Dear all, I am applying a mixed model with binomial distribution on a very large data set (around 400000 samples) with binary outcome (very few event, around 4%). Some respondents but not all are repeated measured over the years, that's why a mixed model is applied. The model can be written as : mod <- glmer(response ~ AGE + SEX...+ YEAR + (1 | respondentID), family=binomial, data=dat) The distribution of the random effect (ID) from the model output shows an obvious non-normal distribution: a large proportion of close to zero values and very few large values around 10. I am wondering if in this case the glmm model is still valid? if not valid, what kind of alternative model can I try? Can someone give some suggestion? A consequent problem is when I calculate the explained variance from the model: VarF <- var(as.vector(fixef(mod ) %*% t(mod @pp$X))) VarF/(VarF + VarCorr(mod )$respondentID[1] + (pi^2)/3) the variance of the fixed effect (VarF) from the model is only 1.6, while the variance of the random effect (VarCorr(mod )$respondentID[1]) is 149. Due to the non-normal distribution, the variance of the random effect is very large as compared to the fixed effect. Does this imply that the model performs bad? Or I should compute conditional R square? To summarize, my questions are: 1) What's the influence in estimation of the fixed effect and its explained variance (R squared) when the random effect does not follow a normal distribution? If the influence is large, any suggestions to solve it? 2) In a more general sense, how to comment a model where a large amount of variation comes from the random effects? Thanks Regards, Chun
答复: Non-normal random effect in glmm
2 messages · Chen Chun, Thierry Onkelinx
Dear Chun, Have a look at the subjects with high random intercepts. They are likely subjects with all positive outcomes. The high random intercepts are the result of complete separation. I don't bother with calculating the proportion of variance explained in case of generalised linear models. This is something like R?: a nice and simple property of _linear_ models due to the Gaussian distribution where mean and variance are independent. But very hard with distribution where mean and variance are linked. Best regards, ir. Thierry Onkelinx Instituut voor natuur- en bosonderzoek / Research Institute for Nature and Forest team Biometrie & Kwaliteitszorg / team Biometrics & Quality Assurance Kliniekstraat 25 1070 Anderlecht Belgium To call in the statistician after the experiment is done may be no more than asking him to perform a post-mortem examination: he may be able to say what the experiment died of. ~ Sir Ronald Aylmer Fisher The plural of anecdote is not data. ~ Roger Brinner The combination of some data and an aching desire for an answer does not ensure that a reasonable answer can be extracted from a given body of data. ~ John Tukey 2016-10-12 16:30 GMT+02:00 Chen Chun <talischen at hotmail.com>:
Dear all,
I am applying a mixed model with binomial distribution on a very large
data set (around 400000 samples) with binary outcome (very few event,
around 4%). Some respondents but not all are repeated measured over the
years, that's why a mixed model is applied. The model can be written as :
mod <- glmer(response ~ AGE + SEX...+ YEAR + (1 | respondentID),
family=binomial, data=dat)
The distribution of the random effect (ID) from the model output shows an
obvious non-normal distribution: a large proportion of close to zero values
and very few large values around 10. I am wondering if in this case the
glmm model is still valid? if not valid, what kind of alternative model
can I try? Can someone give some suggestion?

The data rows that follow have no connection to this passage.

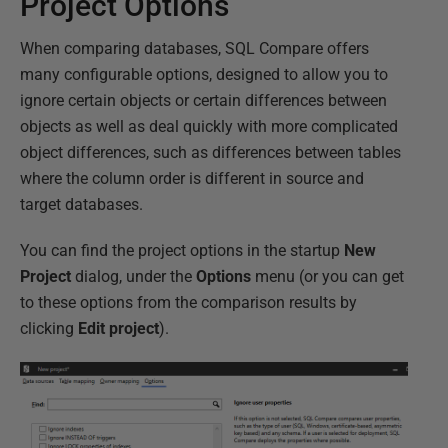
Project Options
When comparing databases, SQL Compare offers
many configurable options, designed to allow you to
ignore certain objects or certain differences between
objects as well as deal quickly with more complicated
object differences, such as differences between tables
where the column order is different in source and
target databases.
You can find the project options in the startup
New
Project
dialog, under the
Options
menu (or you can get
to these options from the comparison results by
clicking
Edit project
).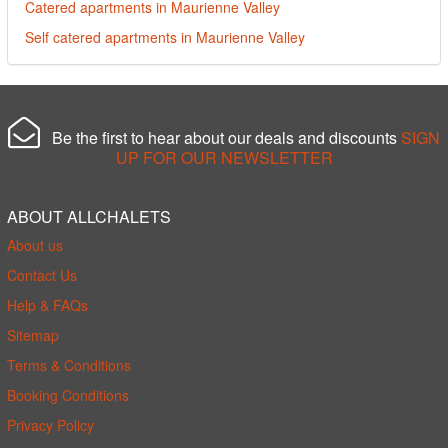
Catered apartments in Maurienne Valley
Self catered apartments in Maurienne Valley
Be the first to hear about our deals and discounts
SIGN
UP FOR OUR NEWSLETTER
ABOUT ALLCHALETS
About us
Contact Us
Help & FAQs
Sitemap
Terms & Conditions
Booking Conditions
Privacy Policy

A consequent problem is when I calculate the explained variance from the
model:
VarF <- var(as.vector(fixef(mod ) %*% t(mod @pp$X)))
VarF/(VarF + VarCorr(mod )$respondentID[1] + (pi^2)/3)
the variance of the fixed effect (VarF) from the model is only 1.6, while
the variance of the random effect (VarCorr(mod )$respondentID[1]) is 149.
Due to the non-normal distribution, the variance of the random effect is
very large as compared to the fixed effect. Does this imply that the model
performs bad? Or I should compute conditional R square?
To summarize, my questions are:
1) What's the influence in estimation of the fixed effect and its
explained variance (R squared) when the random effect does not follow a
normal distribution? If the influence is large, any suggestions to solve it?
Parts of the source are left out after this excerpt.